All data in SAP SuccessFactors IM uses the CSC_ prefix. This distinguishes SuccessFactors tables from other SAP products. Common CSC_ tables:

Table Purpose Key Columns
CSC_PARTICIPANT Sales rep, manager, or admin records ID, NAME, PARENT_ID, PLAN_ID, STATUS
CSC_COMP_PLAN Compensation plan master data ID, NAME, PERIOD_ID, CURRENCY, STATUS
CSC_PERIOD Period definitions (Q1, Q2, Year, Month, etc.) ID, PERIOD_TYPE, START_DATE, END_DATE
CSC_QUOTA Target quotas per participant/period PARTICIPANT_ID, PERIOD_ID, QUOTA_AMOUNT, PLAN_ID
CSC_RESULTS Transaction results (orders, pipeline) ID, PARTICIPANT_ID, RESULT_AMOUNT, PERIOD_ID, PLAN_ID
CSC_PAYMENT Commission payouts ID, PARTICIPANT_ID, PERIOD_ID, AMOUNT, STATUS

Unlike Oracle-based Callidus, where tables used the CS_ prefix, SuccessFactors IM consistently uses CSC_. Migrations often require renaming tables and rewriting queries to account for this prefix change.

Connecting to SAP HANA Database: HANA Database Explorer

SAP provides a web-based query tool called SAP HANA Database Explorer. It's the primary interface for running ad-hoc queries without installing database clients.

Accessing HANA Database Explorer

  1. Log into your SAP SuccessFactors IM system or HANA instance.
  2. Navigate to the HANA Database Explorer URL (usually embedded in SuccessFactors or accessible via a cloud provider dashboard).
  3. Authenticate with your HANA credentials.
  4. You'll see a catalog browser on the left showing databases, schemas, and tables.

Running Your First Query

In HANA Database Explorer:

SAP HANA Database Explorer — Your first query
-- Check the current date on HANA (no FROM clause needed, no DUAL table)
SELECT CURRENT_DATE AS TODAY;

When you run this, HANA returns today's date. Notice there's no FROM clause — HANA doesn't require a dummy table like Oracle's DUAL. This is one of many HANA SQL quirks you'll learn in Lesson 2.

Exploring Table Structure

In HANA Database Explorer, right-click any table (e.g., CSC_PARTICIPANT) and select "Analyze Table" or "Show Data Sample". This gives you:

  • Column names, types, and constraints
  • Row count and table size
  • Sample data (first 100 rows)
  • Index and partitioning info

Use this exploration before writing queries. Understand what columns exist, their data types, and sample values.

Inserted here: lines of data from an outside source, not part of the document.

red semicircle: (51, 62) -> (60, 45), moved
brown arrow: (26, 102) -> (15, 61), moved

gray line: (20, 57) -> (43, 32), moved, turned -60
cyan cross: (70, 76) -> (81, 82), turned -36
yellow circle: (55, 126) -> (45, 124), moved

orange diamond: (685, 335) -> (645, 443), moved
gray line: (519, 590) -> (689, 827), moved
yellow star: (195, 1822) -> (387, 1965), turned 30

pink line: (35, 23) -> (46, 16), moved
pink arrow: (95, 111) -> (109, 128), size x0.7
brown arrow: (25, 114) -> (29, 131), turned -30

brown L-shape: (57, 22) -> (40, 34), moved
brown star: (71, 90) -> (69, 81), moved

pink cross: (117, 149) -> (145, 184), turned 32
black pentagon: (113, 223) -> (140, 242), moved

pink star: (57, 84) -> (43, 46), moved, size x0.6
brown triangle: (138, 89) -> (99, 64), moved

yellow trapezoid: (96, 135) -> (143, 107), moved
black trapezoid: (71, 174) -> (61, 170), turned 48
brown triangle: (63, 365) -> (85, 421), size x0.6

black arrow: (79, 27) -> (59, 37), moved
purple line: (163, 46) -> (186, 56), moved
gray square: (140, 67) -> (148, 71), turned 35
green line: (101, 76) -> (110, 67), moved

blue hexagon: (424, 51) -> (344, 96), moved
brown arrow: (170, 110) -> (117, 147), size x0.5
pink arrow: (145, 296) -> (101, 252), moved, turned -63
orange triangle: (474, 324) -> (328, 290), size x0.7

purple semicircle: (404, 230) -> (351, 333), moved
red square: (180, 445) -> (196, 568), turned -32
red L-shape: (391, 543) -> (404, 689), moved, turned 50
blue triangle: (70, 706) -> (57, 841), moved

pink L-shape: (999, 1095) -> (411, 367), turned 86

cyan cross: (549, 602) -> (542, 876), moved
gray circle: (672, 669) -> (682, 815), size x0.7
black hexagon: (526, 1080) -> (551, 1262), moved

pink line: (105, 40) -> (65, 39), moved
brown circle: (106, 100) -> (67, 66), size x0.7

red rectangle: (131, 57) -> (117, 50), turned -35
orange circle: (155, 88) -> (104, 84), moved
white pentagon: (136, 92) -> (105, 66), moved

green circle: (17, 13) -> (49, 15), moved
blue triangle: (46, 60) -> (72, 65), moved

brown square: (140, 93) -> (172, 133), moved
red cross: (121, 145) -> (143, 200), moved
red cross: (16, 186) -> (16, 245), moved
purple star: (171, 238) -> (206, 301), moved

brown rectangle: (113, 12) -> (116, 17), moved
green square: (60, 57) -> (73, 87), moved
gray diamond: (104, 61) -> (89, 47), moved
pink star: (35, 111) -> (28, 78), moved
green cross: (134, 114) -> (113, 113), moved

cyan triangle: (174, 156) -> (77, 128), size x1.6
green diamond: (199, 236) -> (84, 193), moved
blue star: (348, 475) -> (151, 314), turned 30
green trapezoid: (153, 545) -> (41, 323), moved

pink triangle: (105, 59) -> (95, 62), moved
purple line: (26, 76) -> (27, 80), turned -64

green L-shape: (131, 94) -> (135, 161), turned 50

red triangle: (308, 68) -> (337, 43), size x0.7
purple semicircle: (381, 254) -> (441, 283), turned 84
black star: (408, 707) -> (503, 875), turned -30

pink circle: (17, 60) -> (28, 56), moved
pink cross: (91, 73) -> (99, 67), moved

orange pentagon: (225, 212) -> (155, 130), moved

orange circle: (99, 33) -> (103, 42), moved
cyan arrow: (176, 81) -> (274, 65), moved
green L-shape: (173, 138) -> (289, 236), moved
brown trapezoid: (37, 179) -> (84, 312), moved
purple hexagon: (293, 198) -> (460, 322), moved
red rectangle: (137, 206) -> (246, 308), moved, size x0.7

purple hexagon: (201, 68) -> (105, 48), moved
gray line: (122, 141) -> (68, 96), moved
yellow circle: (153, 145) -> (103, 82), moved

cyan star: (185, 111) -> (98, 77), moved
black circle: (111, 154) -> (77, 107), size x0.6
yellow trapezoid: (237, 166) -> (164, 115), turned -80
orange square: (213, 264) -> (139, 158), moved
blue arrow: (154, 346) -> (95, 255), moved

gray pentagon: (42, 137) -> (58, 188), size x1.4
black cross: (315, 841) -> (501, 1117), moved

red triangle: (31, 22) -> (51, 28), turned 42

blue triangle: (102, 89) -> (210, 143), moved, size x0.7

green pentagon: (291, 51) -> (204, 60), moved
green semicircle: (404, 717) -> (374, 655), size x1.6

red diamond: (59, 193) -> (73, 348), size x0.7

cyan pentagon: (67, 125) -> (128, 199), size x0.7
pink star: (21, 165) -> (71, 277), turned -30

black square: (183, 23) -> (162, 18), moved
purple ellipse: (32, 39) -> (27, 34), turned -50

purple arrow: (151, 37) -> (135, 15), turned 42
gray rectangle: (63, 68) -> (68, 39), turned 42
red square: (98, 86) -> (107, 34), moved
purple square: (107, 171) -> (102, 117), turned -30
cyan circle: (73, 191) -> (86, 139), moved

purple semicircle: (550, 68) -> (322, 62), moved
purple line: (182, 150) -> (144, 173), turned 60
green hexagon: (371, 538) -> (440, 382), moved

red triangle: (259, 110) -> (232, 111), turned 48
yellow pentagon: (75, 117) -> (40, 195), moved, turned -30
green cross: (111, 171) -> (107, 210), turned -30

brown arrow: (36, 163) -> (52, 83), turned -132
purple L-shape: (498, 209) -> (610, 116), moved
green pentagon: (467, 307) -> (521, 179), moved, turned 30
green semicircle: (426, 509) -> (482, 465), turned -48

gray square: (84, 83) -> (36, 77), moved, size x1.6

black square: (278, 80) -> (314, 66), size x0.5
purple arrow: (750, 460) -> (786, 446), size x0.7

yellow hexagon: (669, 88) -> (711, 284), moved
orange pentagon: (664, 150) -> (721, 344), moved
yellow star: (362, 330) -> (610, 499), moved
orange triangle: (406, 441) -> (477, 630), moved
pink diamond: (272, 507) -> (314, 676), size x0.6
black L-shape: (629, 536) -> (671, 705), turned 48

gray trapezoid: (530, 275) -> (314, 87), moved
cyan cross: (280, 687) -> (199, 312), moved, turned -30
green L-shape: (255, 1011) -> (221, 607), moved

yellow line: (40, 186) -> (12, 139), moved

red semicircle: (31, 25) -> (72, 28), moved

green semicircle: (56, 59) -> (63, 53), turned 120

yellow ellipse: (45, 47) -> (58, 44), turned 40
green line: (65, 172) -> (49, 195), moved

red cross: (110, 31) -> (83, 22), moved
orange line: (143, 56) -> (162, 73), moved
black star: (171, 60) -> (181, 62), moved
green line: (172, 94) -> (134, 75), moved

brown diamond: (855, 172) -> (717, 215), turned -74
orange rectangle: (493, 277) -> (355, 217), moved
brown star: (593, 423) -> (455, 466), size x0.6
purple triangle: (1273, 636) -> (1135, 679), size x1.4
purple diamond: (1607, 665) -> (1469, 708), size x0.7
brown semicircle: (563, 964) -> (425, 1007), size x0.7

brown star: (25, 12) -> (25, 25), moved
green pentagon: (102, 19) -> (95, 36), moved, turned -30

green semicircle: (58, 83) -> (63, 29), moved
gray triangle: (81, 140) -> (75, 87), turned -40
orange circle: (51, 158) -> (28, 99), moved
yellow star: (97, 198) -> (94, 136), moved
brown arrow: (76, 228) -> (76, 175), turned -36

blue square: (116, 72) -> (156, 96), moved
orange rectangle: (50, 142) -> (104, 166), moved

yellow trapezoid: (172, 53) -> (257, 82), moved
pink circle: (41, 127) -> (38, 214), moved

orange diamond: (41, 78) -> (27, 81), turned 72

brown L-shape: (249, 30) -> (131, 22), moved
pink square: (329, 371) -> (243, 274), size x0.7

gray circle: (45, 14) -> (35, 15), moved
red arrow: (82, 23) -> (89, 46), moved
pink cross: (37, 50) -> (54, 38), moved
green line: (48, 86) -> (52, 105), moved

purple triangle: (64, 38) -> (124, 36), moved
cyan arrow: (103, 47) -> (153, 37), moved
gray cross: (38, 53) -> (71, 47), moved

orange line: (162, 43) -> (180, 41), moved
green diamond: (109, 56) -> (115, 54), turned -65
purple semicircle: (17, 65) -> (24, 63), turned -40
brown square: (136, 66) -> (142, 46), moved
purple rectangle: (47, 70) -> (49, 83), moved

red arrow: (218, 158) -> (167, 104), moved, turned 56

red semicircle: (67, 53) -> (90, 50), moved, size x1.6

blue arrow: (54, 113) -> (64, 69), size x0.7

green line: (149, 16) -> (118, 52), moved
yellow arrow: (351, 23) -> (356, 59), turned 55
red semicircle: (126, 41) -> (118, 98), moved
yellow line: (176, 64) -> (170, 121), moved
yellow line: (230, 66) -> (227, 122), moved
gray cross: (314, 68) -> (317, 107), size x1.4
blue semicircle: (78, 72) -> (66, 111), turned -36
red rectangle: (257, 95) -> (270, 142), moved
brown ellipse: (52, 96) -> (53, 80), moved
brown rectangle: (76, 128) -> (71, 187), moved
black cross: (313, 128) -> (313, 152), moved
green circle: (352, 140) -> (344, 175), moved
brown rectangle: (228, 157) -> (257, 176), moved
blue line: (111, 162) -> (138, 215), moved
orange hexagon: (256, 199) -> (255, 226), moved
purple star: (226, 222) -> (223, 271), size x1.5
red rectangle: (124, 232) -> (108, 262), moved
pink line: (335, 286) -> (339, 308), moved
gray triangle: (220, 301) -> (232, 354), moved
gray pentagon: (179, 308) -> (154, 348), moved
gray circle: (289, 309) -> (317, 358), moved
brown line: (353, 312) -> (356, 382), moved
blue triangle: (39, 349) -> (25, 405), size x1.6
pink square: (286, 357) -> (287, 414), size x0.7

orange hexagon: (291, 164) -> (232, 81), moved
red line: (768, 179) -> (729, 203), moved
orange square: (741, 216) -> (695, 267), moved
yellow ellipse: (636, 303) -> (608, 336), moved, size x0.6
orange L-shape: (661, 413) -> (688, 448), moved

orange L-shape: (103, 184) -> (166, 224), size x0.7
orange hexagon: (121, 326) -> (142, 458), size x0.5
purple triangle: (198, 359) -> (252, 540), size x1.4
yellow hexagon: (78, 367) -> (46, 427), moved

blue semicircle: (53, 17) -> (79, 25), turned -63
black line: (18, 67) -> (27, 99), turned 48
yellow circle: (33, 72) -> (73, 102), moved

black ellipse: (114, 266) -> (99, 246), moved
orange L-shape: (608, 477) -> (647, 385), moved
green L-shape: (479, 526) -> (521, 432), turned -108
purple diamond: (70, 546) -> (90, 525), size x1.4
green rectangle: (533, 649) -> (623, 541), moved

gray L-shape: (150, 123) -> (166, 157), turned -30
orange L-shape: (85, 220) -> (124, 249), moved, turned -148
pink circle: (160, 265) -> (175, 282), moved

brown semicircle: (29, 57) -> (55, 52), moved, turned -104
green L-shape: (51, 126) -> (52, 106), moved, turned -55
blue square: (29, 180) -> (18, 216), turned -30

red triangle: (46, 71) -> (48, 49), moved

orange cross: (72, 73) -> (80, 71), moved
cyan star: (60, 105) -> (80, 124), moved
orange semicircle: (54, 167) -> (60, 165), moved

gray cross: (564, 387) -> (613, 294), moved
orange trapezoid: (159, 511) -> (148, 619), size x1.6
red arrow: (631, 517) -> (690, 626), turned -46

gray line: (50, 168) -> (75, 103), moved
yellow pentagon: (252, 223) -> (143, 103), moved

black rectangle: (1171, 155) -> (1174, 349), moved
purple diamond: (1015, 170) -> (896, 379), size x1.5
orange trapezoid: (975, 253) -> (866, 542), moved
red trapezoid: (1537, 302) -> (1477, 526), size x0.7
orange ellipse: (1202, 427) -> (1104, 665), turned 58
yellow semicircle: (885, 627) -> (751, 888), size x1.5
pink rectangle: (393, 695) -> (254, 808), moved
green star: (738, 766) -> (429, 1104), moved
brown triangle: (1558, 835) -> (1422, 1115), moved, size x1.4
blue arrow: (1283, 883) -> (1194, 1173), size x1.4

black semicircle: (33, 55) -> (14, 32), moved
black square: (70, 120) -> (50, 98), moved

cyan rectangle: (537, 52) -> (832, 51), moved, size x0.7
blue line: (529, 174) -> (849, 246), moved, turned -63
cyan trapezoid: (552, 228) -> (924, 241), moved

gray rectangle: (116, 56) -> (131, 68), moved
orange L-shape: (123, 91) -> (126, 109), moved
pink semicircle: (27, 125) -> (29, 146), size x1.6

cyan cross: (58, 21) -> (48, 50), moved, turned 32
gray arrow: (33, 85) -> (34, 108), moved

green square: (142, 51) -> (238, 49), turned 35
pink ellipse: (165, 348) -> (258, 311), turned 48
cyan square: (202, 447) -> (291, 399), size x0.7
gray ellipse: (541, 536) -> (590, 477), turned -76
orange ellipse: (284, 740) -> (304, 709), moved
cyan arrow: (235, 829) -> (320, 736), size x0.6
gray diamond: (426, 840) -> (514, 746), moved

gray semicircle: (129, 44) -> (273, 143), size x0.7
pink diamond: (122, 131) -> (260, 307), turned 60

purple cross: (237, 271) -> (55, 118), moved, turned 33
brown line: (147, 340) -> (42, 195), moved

⚠️Important: HANA Database Explorer and other query tools connect to HANA in read-only mode by default for non-developers. Write operations (INSERT, UPDATE, DELETE, CREATE) require elevated permissions. Always check your role before attempting data modifications.

Case Sensitivity and Identifiers in HANA

HANA has unique identifier handling that trips up Oracle developers:

Unquoted Identifiers Are Uppercase

HANA converts unquoted identifiers (table names, column names) to uppercase automatically:

SAP HANA — Case sensitivity example
-- These are all equivalent on HANA
SELECT NAME FROM CSC_PARTICIPANT;
SELECT name FROM csc_participant;
SELECT "NAME" FROM "CSC_PARTICIPANT";

All three queries select the NAME column from CSC_PARTICIPANT. Unquoted names are case-insensitive and converted to uppercase. Quoted names (in double quotes) are case-sensitive.

Best Practice: Use Uppercase for Standard Objects

Follow SAP's convention: use uppercase for table and column names, no quotes.

SAP HANA — Recommended style
-- Good: uppercase, no quotes
SELECT PARTICIPANT_ID, RESULT_AMOUNT
FROM   CSC_RESULTS
WHERE  PERIOD_ID = '2026-Q1';

Checking Your HANA Version

Different HANA versions support different features. Check your version with:

SAP HANA — Check version
SELECT DATABASE_NAME, ACTIVE_STATUS
FROM   SYS.M_DATABASES;

Or use the system info command if available in your query tool. Most SuccessFactors IM instances run HANA 2.0 (SPS 04-07) or later. This learning path assumes HANA 2.0+, where recursive CTEs, table variables, and modern SQL Script features are fully supported.

Key Takeaways

  • Columnar storage makes aggregation queries (SUM, COUNT, AVG) 100x faster than row-based databases.
  • SAP chose HANA for SuccessFactors IM specifically because commission reporting requires heavy aggregations.
  • Always select only needed columns. SELECT * defeats HANA's optimization.
  • CSC_ is the SuccessFactors IM table prefix (unlike Callidus's CS_).
  • HANA Database Explorer is your query tool — no need for local database clients.
  • Unquoted identifiers in HANA are case-insensitive and uppercase. This differs from Oracle.